Joe Paterno's Aeneid
John Lessingham considers Joe Paterno and the Aeneid in a recent essay for n+1. Drawing on Paterno's biography and decades of press interviews, he traces the football coach's fascination with the epic poem back to the 1970s, then reflects on all the ways that Paterno misread the motivations and character of its central figure, and finally imagines what that misreading might have to do with Paterno's recent fall from football grace. Lessingham writes, "For [Paterno] Virgil’s epic poem provided in the stolid and long-suffering Aeneas the great object lessons of honor, duty, and courage." He continues:
While it’s always easy to cry hypocrisy and turn our backs on a ruined idol, it might be more worthwhile to sift the ruins of the Paterno cult of football warriors to see if we can find the tragic flaw in how he understood his model hero, Aeneas.

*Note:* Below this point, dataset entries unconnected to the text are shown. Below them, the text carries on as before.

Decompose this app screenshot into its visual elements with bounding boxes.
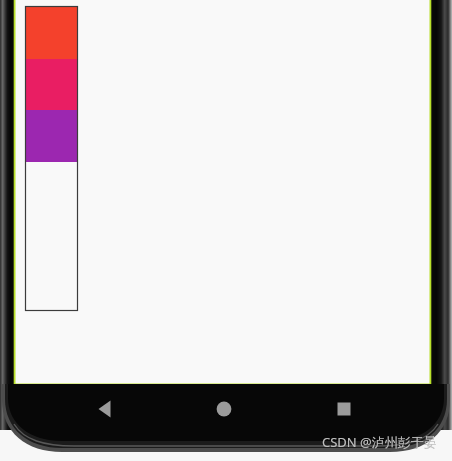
button[interactable]: Home xyxy=(194,386,254,434)
button[interactable] xyxy=(25,6,78,59)
button[interactable] xyxy=(25,110,78,162)
staticText: CSDN @泸州彭于晏 xyxy=(322,433,437,451)
button[interactable]: Recent apps xyxy=(314,386,374,434)
button[interactable]: Back xyxy=(74,386,134,434)
button[interactable] xyxy=(25,59,78,110)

So, where did Paterno's fascination with the Aeneid come from? Apparently, he was introduced to it by one of his Jesuit high school teachers — a guy named Thomas Bermingham, who coaxed Paterno through the 400 page epic, saying, "What's important... is not how much we cover... it's not how much we do, but the excellence of what we do." The poem made an impression, writes Lessingham:
Paterno’s central fixation is with Aeneas and how he responds to adversity, as they say. In Paterno he writes: “Aeneas has to struggle and suffer—and make his own decisions. How he acts is not determined by fate... he must act out of free will.” Paterno is basically right about some important things: the ancient idea of fate allows a fixed divine plan to coexist with individual choice in its constituent events; Virgil consciously Romanized the Homeric hero by giving Aeneas the responsibility of founding a nation; we see Aeneas struggle and become, through bitterly won experience, a better leader. Like many Catholics before him, Paterno sees Aeneas as a pagan guide through the difficult problem of divine providence, free will, and a world full of woe.

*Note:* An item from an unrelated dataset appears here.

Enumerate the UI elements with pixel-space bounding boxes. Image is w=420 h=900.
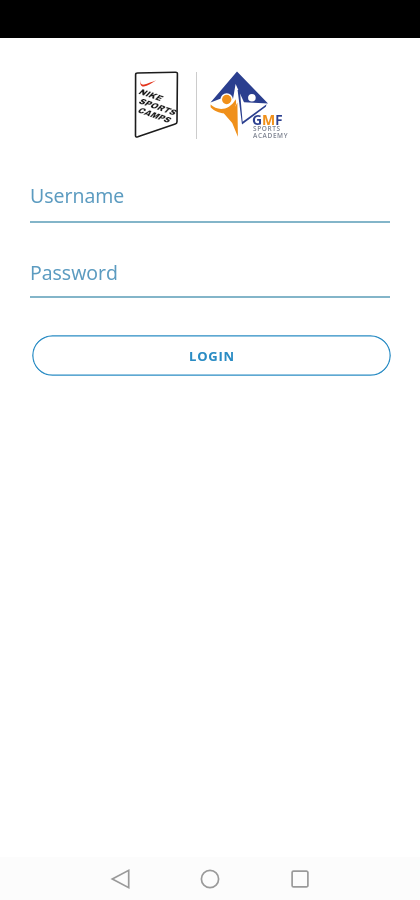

BUT, Lessingham writes, Paterno is also basically wrong about a lot: Aeneas is not, as Paterno has said, a great team player. He's more like a lone wolf killing machine. And while he's quite a hero in the first half of the epic, the second half is a different story. Lessingham writes:
Paterno is not alone in emphasizing the Odyssey–like first half of the Aeneid, which includes the sack of Troy, the Dido interlude, and Aeneas’s visit to the underworld. Nothing nearly as famous happens in the Iliad–like rest of the poem, but in literature, as in football, important things happen in the second half. Paterno has completely missed a major theme: in the second half of the poem, the Trojans become like Greeks, Aeneas like Achilles. The coach — who is so enamored of classical heroism as a moral compass that he changed the general football jargon term for a specific type of roving safety from "monster" to "hero" — seems not to realize that Virgil spent an entire book turning his hero into a monster.